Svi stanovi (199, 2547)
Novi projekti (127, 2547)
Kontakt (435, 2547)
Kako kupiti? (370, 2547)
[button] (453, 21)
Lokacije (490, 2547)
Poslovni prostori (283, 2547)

* * *

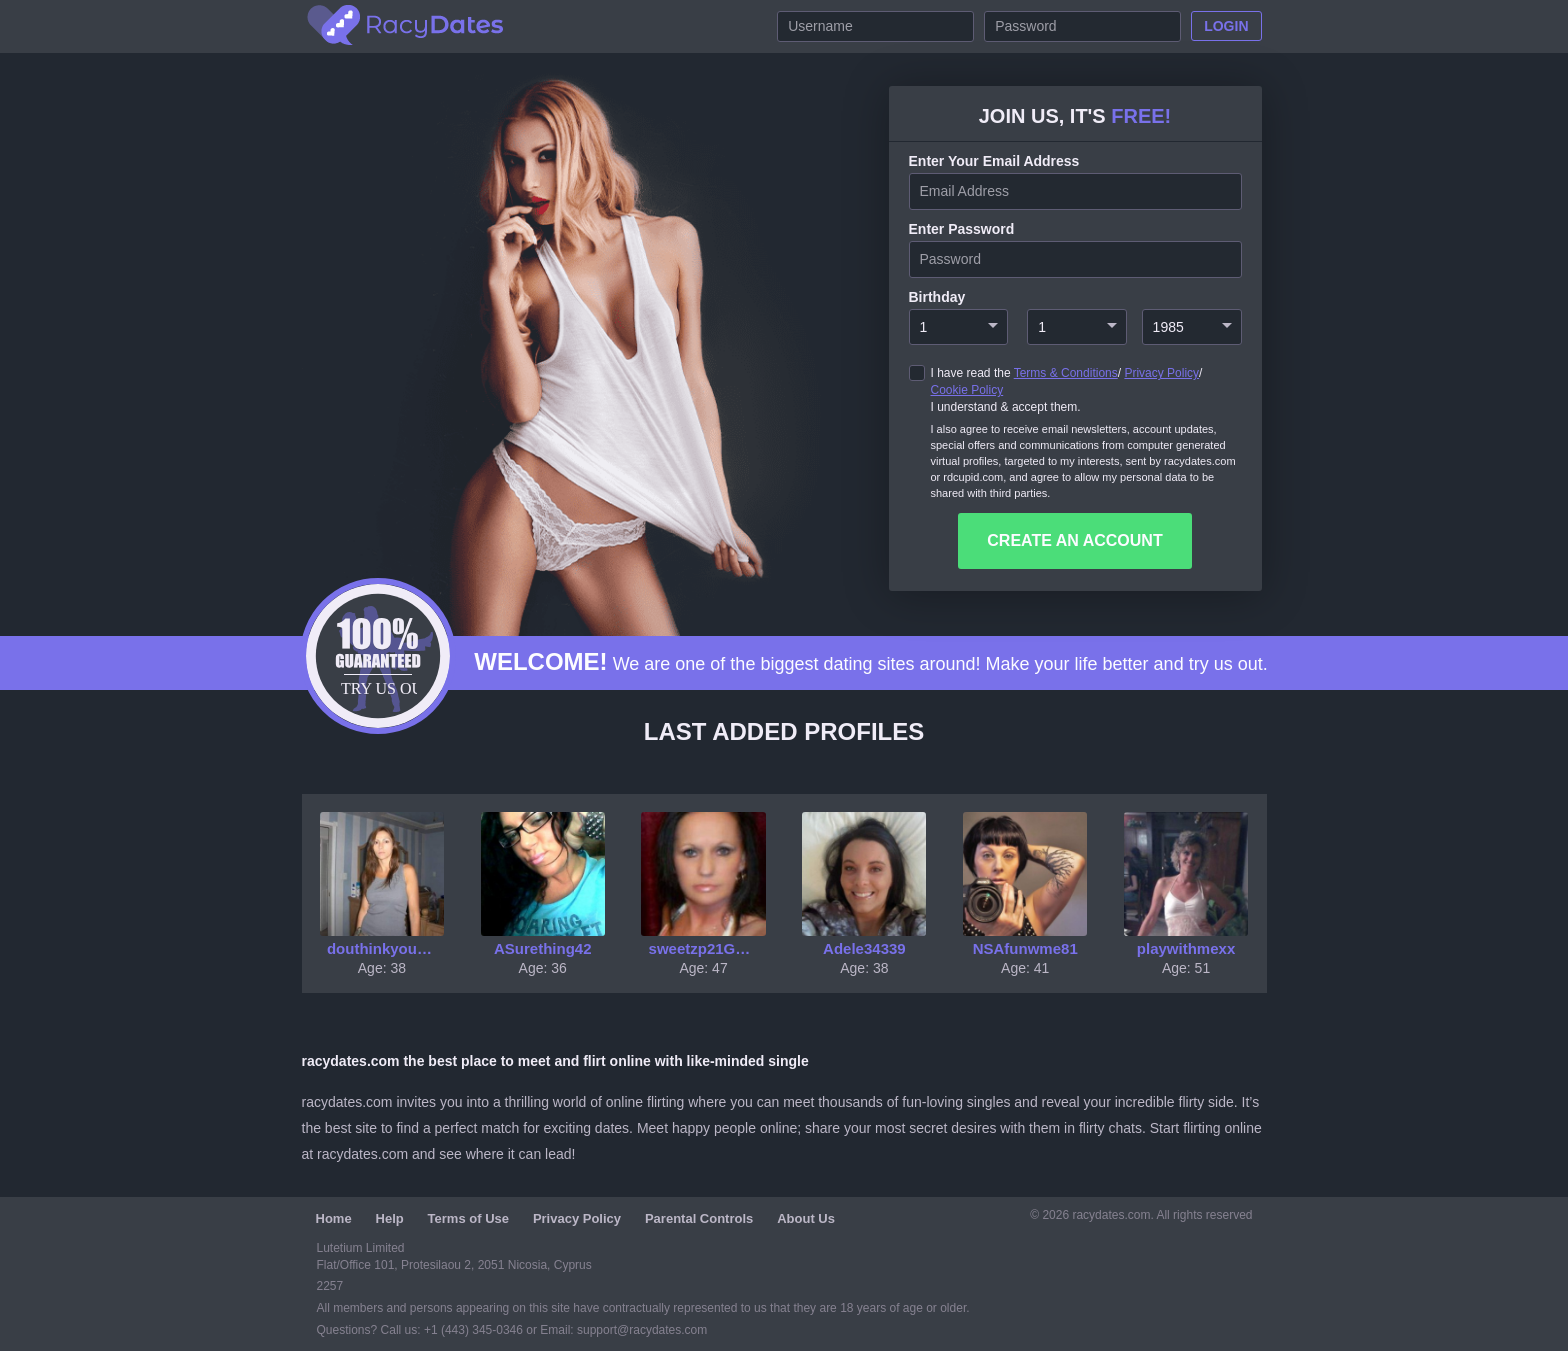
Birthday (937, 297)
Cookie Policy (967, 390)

---

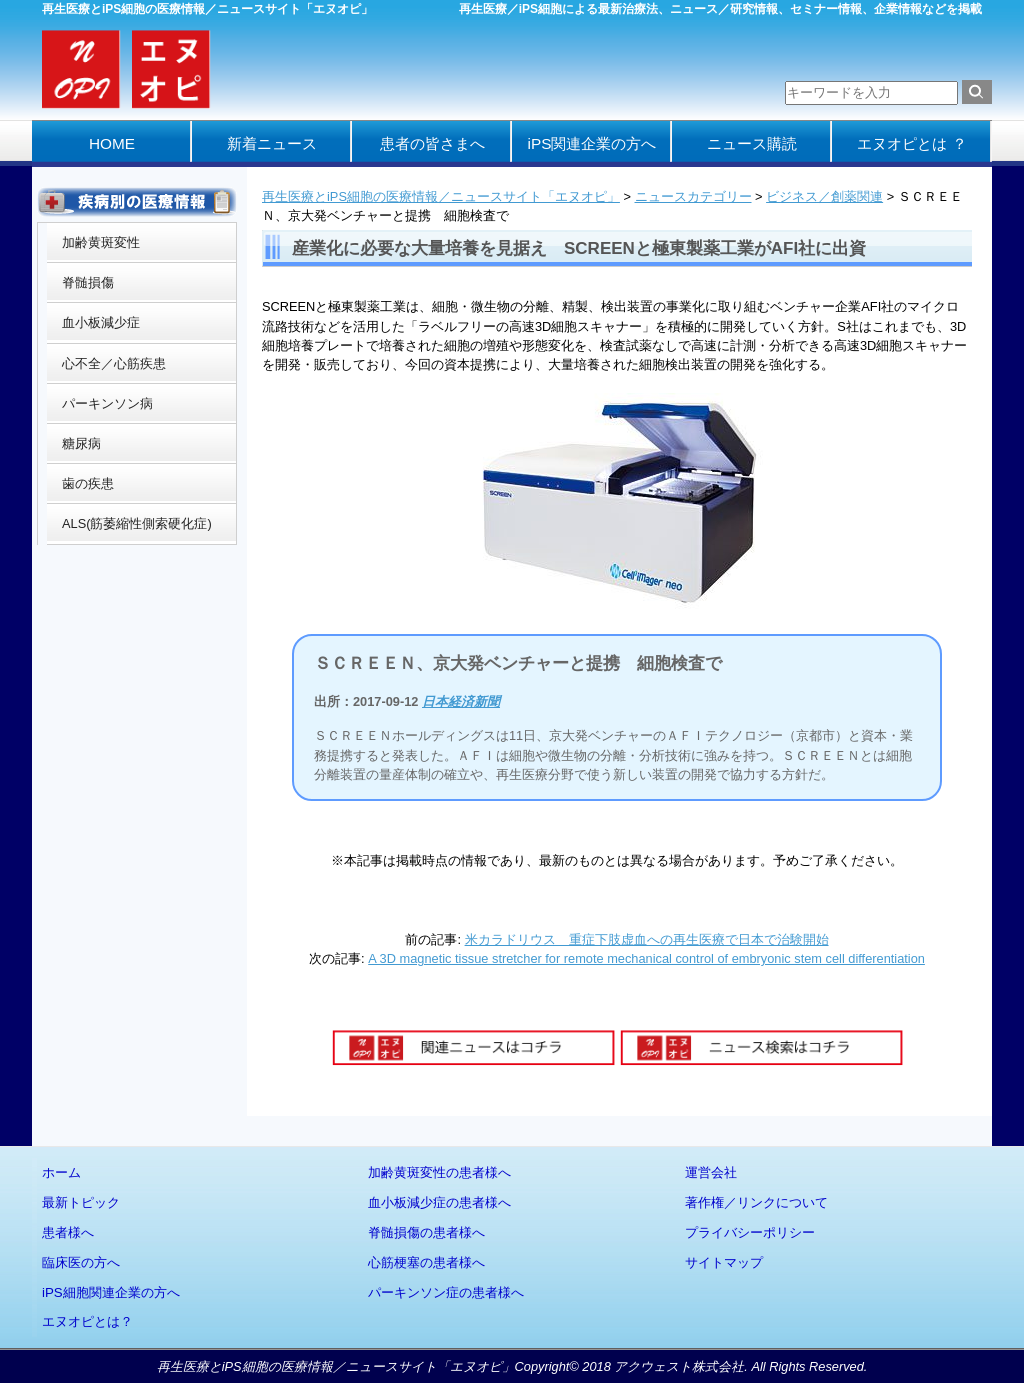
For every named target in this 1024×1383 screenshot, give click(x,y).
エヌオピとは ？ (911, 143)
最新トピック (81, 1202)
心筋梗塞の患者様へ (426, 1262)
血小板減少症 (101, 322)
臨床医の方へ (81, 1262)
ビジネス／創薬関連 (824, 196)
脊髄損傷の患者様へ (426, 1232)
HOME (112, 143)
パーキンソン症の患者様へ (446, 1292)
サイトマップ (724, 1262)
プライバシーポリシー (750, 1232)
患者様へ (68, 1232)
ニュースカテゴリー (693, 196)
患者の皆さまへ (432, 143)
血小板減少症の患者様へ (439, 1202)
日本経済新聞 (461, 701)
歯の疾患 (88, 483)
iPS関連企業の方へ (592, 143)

# PROBLEM DETAILS
Beginning with the line above that contains "最新トピック (81, 1202)", copy each line exactly up to and including the line that contains "日本経済新聞 (461, 701)", and go no further.

# TASK OUTPUT
最新トピック (81, 1202)
心筋梗塞の患者様へ (426, 1262)
血小板減少症 (101, 322)
臨床医の方へ (81, 1262)
ビジネス／創薬関連 (824, 196)
脊髄損傷の患者様へ (426, 1232)
HOME (112, 143)
パーキンソン症の患者様へ (446, 1292)
サイトマップ (724, 1262)
プライバシーポリシー (750, 1232)
患者様へ (68, 1232)
ニュースカテゴリー (693, 196)
患者の皆さまへ (432, 143)
血小板減少症の患者様へ (439, 1202)
日本経済新聞 (461, 701)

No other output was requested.